Information provided
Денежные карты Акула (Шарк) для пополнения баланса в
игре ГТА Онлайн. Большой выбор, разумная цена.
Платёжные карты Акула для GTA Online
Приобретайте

Exercise description
Every line of the data above is to be repeated exactly.

Answer area
Денежные карты Акула (Шарк) для пополнения баланса в
игре ГТА Онлайн. Большой выбор, разумная цена.
Платёжные карты Акула для GTA Online
Приобретайте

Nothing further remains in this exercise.